New Gene-Editing Tool, SATI, Focuses on Non-Coding Regions of the Genome

Researchers with the Salk Institute developed a new type of gene editing called SATI that may provide the option of editing numerous gene mutation diseases like Huntington’s disease and the rare premature aging syndrome, progeria.

CRISPR gene editing has promised to revolutionize genetics and medicine. But it has limitations. Researchers with the Salk Institute developed a new type of gene editing called SATI that may provide the option of editing numerous gene mutation diseases like Huntington’s disease and the rare premature aging syndrome, progeria.

SATI stands for intercellular linearized Single homology Arm donor mediated intron-Targeting Integration. It is an advanced form of another type of gene editing tool called HITI (homology-independent targeted integration).

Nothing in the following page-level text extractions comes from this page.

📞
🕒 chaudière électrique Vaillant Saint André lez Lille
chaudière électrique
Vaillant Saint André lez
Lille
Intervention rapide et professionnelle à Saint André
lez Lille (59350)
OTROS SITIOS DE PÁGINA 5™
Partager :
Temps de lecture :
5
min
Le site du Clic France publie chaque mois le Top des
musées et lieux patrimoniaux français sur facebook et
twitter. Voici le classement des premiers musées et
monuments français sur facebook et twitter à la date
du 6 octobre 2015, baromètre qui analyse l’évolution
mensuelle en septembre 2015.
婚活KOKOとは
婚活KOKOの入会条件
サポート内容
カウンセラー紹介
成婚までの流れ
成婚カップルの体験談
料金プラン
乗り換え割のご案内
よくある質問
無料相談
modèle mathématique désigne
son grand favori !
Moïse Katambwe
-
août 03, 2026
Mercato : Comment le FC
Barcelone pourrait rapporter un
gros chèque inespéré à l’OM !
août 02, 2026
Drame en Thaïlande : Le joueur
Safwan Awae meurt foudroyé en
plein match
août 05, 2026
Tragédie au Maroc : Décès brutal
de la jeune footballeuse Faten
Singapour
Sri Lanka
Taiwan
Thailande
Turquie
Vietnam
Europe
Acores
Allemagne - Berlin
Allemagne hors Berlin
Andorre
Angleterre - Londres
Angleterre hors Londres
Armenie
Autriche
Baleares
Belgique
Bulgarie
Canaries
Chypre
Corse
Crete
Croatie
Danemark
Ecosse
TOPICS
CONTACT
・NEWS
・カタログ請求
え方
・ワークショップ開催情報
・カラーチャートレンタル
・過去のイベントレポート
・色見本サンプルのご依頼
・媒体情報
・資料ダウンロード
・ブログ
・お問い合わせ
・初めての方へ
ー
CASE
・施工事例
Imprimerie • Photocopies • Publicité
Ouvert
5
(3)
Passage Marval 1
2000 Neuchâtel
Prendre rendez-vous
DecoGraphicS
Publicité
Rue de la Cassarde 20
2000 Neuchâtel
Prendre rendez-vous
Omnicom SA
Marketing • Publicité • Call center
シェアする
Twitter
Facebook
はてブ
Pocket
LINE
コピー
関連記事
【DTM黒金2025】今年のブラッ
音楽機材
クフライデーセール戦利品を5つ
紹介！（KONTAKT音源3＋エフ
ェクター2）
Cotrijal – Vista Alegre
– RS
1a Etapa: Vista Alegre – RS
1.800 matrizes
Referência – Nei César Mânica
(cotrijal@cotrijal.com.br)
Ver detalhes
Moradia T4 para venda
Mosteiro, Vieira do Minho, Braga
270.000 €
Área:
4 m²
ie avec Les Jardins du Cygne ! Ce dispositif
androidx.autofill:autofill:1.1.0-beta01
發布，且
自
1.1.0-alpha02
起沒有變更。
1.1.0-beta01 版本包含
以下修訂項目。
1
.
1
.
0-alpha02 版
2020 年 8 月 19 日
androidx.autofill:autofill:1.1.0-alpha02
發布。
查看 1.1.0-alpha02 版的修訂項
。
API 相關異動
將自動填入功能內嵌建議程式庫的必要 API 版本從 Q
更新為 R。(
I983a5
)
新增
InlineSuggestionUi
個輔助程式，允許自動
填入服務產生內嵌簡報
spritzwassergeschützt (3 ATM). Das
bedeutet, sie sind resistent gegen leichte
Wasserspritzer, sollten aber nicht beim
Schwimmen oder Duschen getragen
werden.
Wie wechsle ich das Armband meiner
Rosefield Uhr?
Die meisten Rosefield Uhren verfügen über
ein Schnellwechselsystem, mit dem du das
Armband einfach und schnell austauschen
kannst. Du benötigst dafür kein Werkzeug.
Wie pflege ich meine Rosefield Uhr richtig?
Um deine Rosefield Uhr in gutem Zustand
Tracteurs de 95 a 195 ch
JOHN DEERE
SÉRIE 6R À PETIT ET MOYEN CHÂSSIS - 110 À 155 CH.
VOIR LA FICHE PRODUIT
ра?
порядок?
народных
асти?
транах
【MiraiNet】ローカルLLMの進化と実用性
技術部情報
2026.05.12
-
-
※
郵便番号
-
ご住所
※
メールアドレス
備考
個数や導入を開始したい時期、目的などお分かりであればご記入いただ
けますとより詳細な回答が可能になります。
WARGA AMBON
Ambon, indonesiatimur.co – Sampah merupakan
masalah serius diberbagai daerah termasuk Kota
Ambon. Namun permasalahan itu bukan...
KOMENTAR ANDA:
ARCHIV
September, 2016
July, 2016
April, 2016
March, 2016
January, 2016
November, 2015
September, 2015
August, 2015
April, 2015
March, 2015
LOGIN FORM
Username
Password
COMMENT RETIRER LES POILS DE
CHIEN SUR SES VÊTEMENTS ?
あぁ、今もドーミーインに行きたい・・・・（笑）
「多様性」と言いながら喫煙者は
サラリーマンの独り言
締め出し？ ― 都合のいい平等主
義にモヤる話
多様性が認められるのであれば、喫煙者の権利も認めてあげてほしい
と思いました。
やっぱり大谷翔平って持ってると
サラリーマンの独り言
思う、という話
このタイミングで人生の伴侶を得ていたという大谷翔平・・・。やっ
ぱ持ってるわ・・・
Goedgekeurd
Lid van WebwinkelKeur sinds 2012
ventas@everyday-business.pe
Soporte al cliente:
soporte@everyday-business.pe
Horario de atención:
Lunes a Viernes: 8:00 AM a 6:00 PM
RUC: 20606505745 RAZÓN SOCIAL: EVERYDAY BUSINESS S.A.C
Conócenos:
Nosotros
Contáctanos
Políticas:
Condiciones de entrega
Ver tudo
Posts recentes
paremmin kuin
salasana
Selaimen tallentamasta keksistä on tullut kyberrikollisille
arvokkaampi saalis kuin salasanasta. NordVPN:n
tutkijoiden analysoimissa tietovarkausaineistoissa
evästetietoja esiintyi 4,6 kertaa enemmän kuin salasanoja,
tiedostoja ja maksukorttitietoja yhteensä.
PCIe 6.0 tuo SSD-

CRISPR is typically most effective in dividing cells, like those found in the skin or gut, because it leverages the cells’ DNA repair mechanisms. Juan Carlos Izpisua Belmonte, a professor in Salk’s Gene Expression Laboratory, had previously developed HITI, which is a modification of CRISPR, that could target both dividing and non-dividing cells.

There are, broadly, two types of regions in the genome—protein-coding regions, where the DNA codes specifically for proteins, and non-protein-coding regions, which regulate many cellular activities, turning genes on and off. The non-coding regions actually make up about 98% of the genome.

“This study has shown that SATI is a powerful tool for genome editing,” stated Izpisua Belmonte, senior author of the latest study. “It could prove instrumental in developing effective strategies for target-gene replacement of many different types of mutations and opens the door for using genome-editing tools to possibly cure a broad range of genetic diseases.”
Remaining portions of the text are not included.